When the throat, mouth inflammation, how many people’s first reaction is “quick to eat some anti-inflammatory drugs”?
In fact, some foods can reduce the body’s chronic inflammatory response, you can not turn yourself into a “medicine jar.” Some food is an accessory to inflammation, or it’s better to stay away from them. “Life Times” invite authoritative nutrition expert, for you uncover “anti-inflammatory food red black list”.
Omega 3 fatty acids can inhibit inflammation, salmon, sardines, cod and so on. People with chronic inflammation can usually eat some.
2 Coarse grains
Whole grains and unprocessed coarse grains, slow digestion, prevent blood sugar from ascending, and help control inflammation.
Whole grains include millet, brown rice, etc. Some high-quality beans, such as red beans, mung beans, peas, rich in B vitamins, magnesium, potassium and soluble dietary fiber, rose sugar Index low, beneficial anti-inflammatory.
3 Fruits and Vegetables
All leafy greens are rich in magnesium, helping to ease inflammation. Apple, citrus, grapes and dark green leafy vegetables are rich in polyphenols, carrots, pumpkin and other yellow-orange food rich in carotenoids, both of which are conducive to reducing inflammation.
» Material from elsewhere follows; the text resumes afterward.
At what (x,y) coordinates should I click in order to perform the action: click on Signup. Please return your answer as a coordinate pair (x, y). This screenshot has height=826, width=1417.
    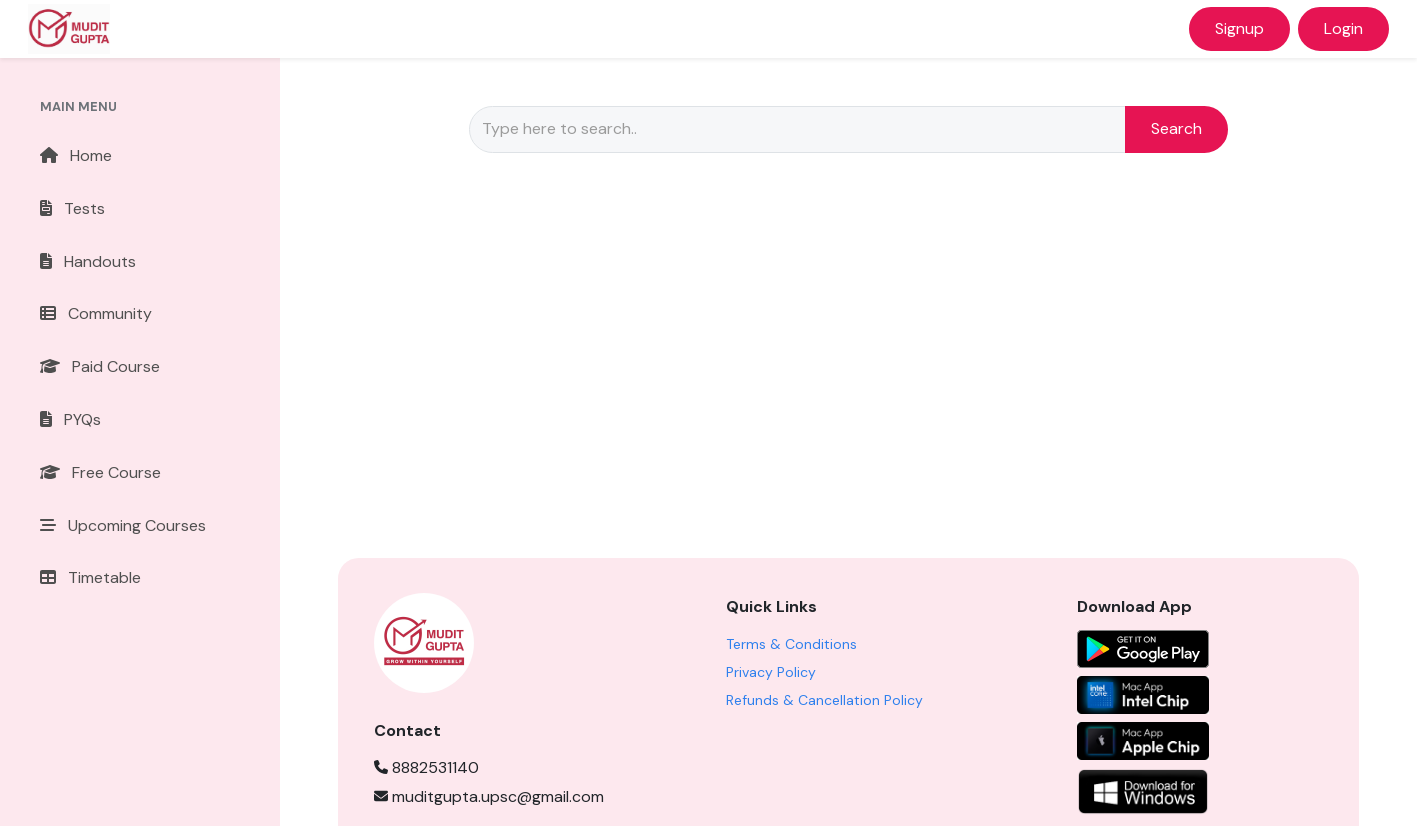     Looking at the image, I should click on (1239, 28).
Recommended daily intake of vegetables 300~500 grams, fruit 200~350 grams.
Tea, such as white tea, green tea and oolong teas, is rich in catechin and has antioxidant and anti-inflammatory effects.
5 some condiments
Ginger, garlic, chili, cinnamon and other ingredients contain a large number of natural anti-inflammatory substances, such as curcumin, you can put some appropriate dishes.
Victoria Dreck, a nutritionist at Oregon State State University in the United States, points out that foods containing a large amount of refined flour produce proinflammatory factors, which are associated with a rapid rise in blood sugar. High blood sugar can promote inflammation, therefore, sweet drinks, sweet bread, cakes, etc. to try to eat less.
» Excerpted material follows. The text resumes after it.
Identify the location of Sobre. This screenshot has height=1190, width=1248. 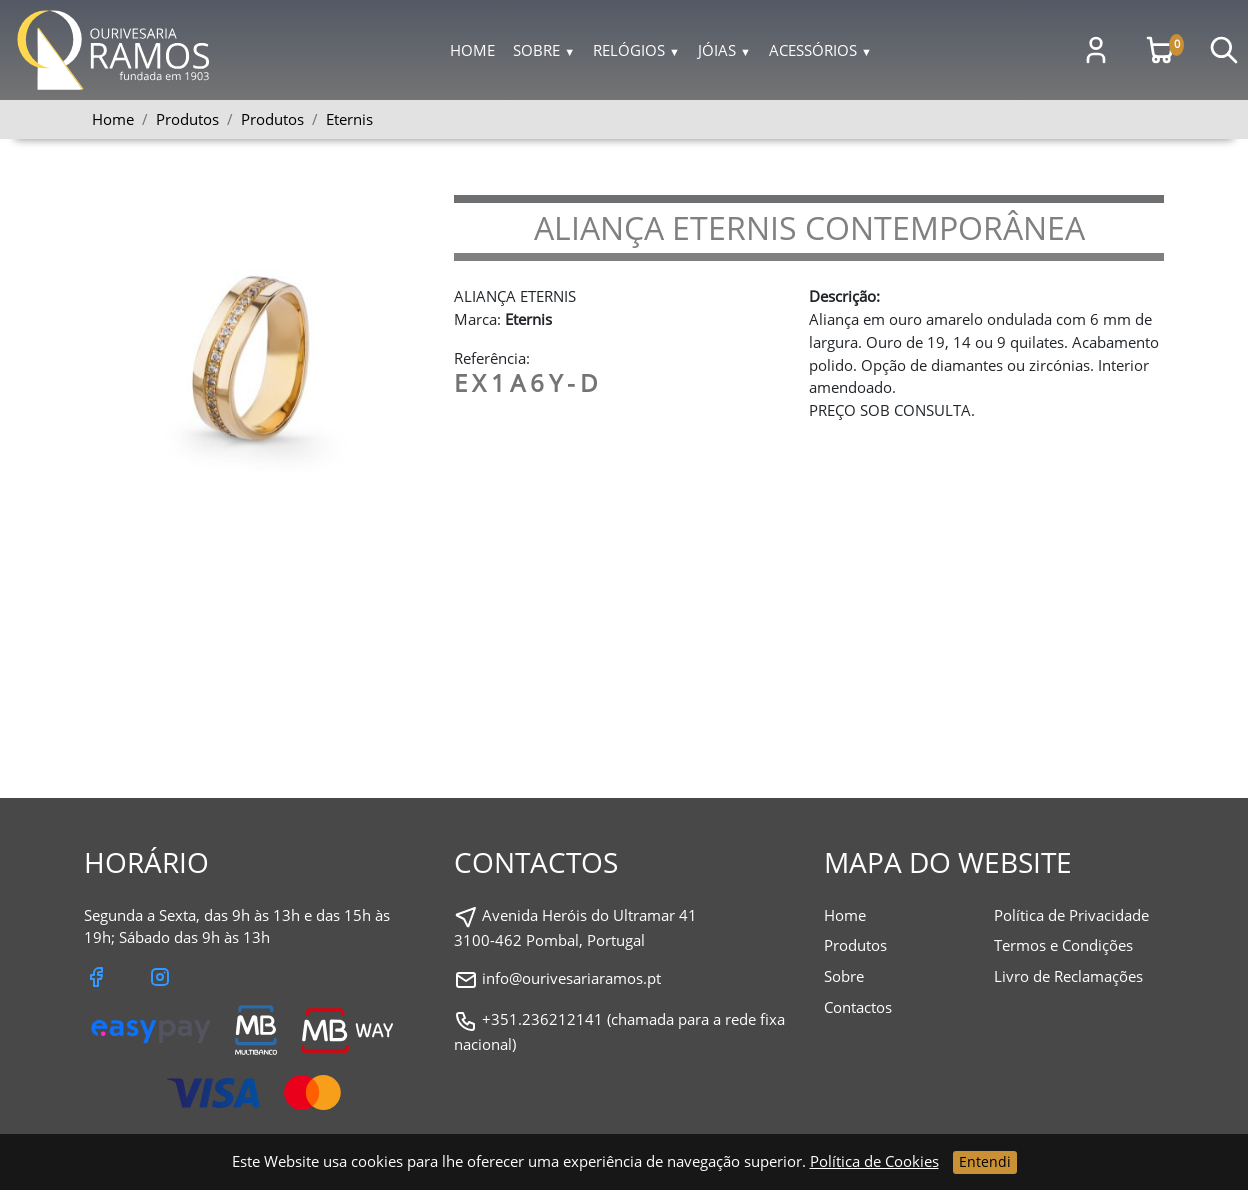 (544, 50).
Need to remind everyone, yogurt is a healthy food, but a lot of yogurt sugar content is very high, buy the best to see nutrition label.
2 High-fat Food
Studies have shown that foods containing trans fatty acids contribute to the occurrence and development of inflammation in the body, and many high-fat foods such as biscuits and milk tea contain these unhealthy fatty acids.
Many processed foods are labeled with trans-fatty acids or hydrogenated oil, with arthritis , rhinitis and other chronic inflammation of the population to eat the food must control the good quantity.
3 Fried Food
The researchers at Mount Sinai Medical College in New York found that when fried food consumption decreased, inflammation markers in the body also decreased. Because, a lot of fried food used are repeatedly fried oil, contains a lot of saturated fatty acids.
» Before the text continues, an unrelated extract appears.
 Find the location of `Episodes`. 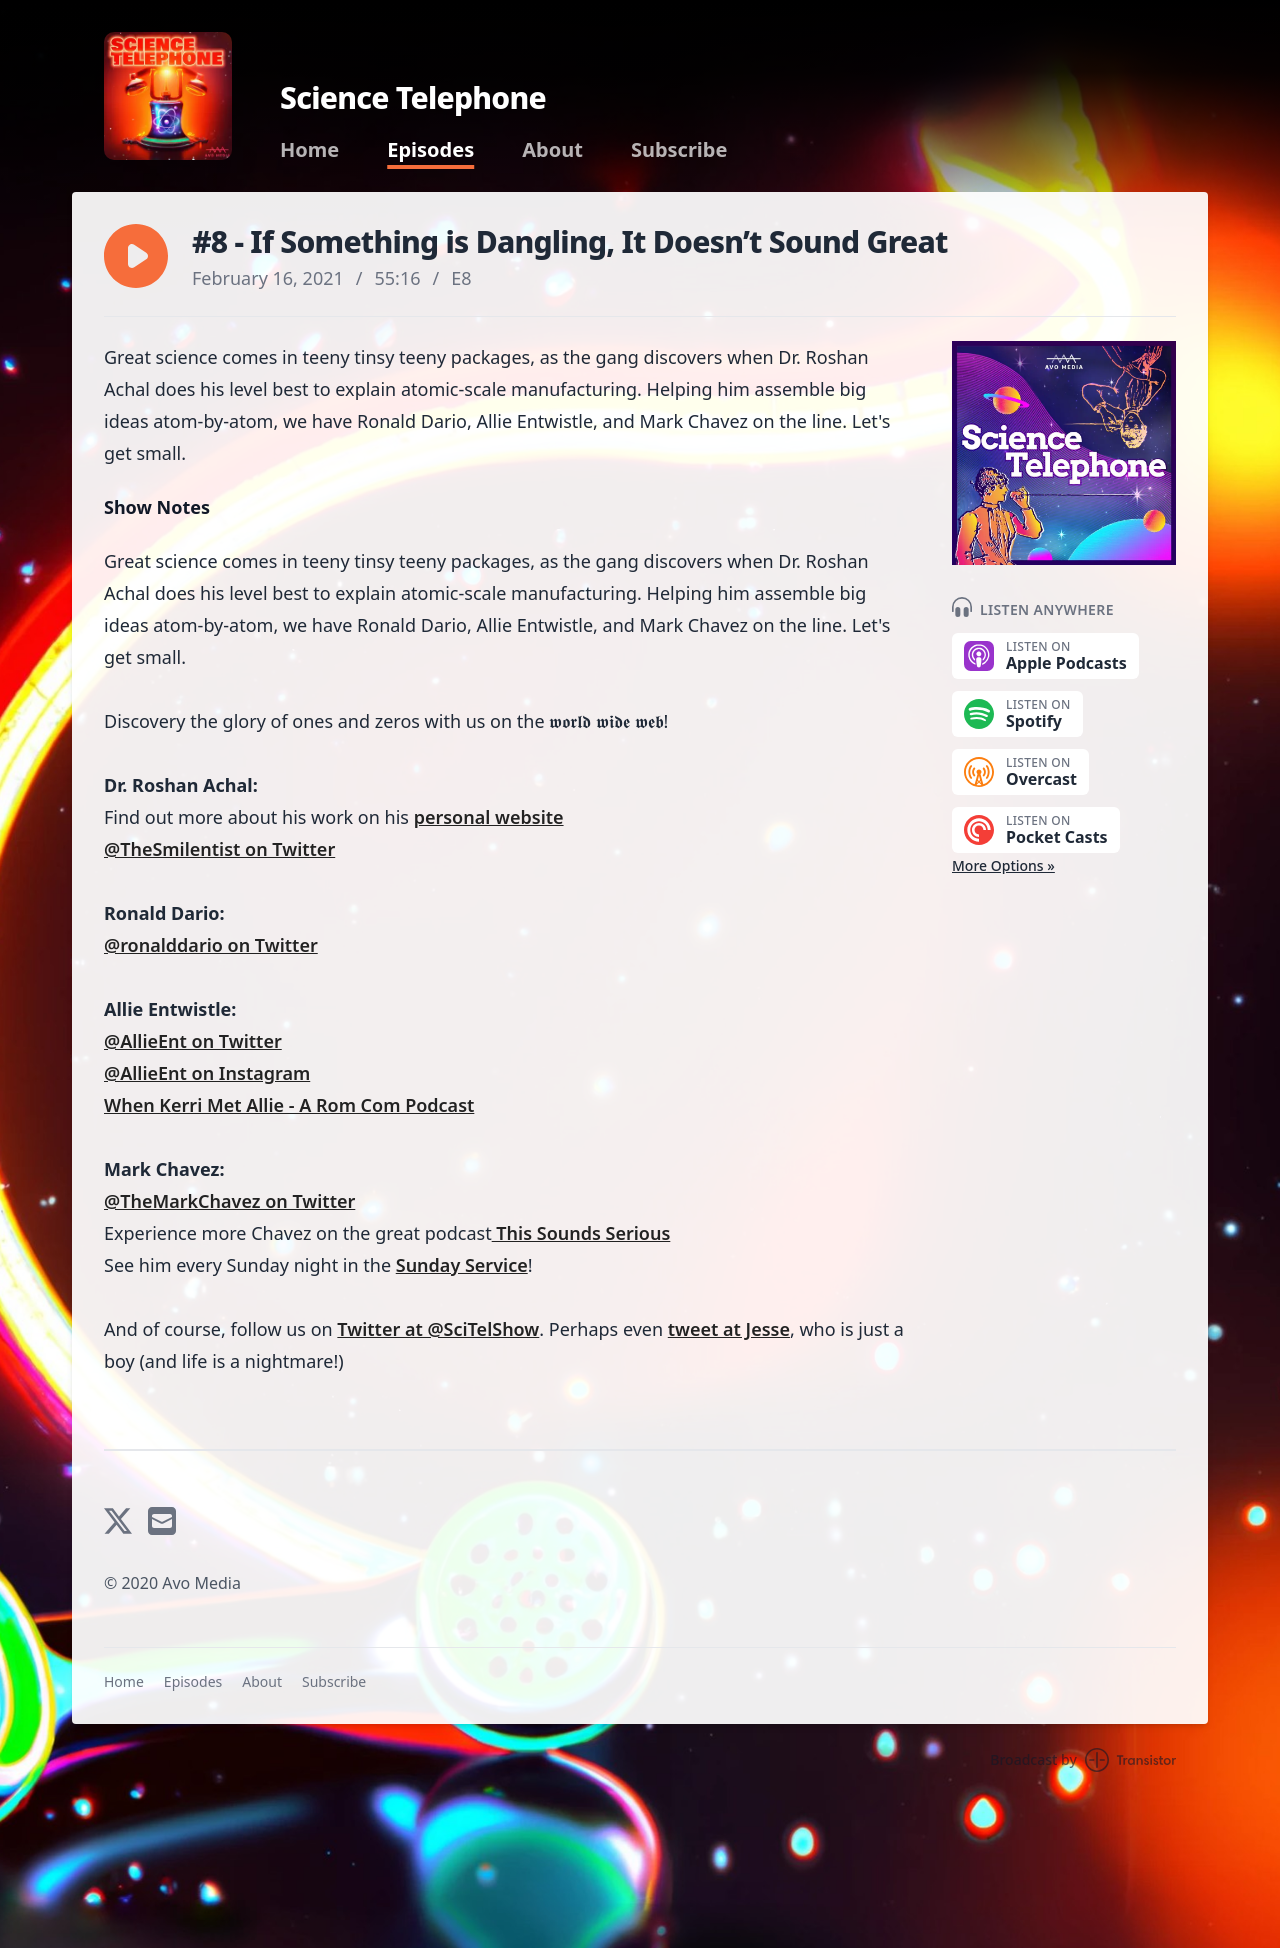 Episodes is located at coordinates (430, 150).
Suggest eat fried food less, edible oil as far as possible choose virgin olive oil, organic rapeseed oil.
4 Processed meat Products
Processed meat products, such as sausages, hot dogs, ham, bacon and other rich saturated fatty acids, can aggravate inflammation. It is recommended to replace processed meat with fresh meat.
5 Excessive alcohol consumption
Alcohol external use can eliminate viruses, bacteria, reduce the likelihood of infection, but excessive alcohol will induce or aggravate inflammation.
However, studies have found that red wine is rich in antioxidants resveratrol can be anti-inflammatory, recommended no more than 1~2 cups per day, but not alcohol.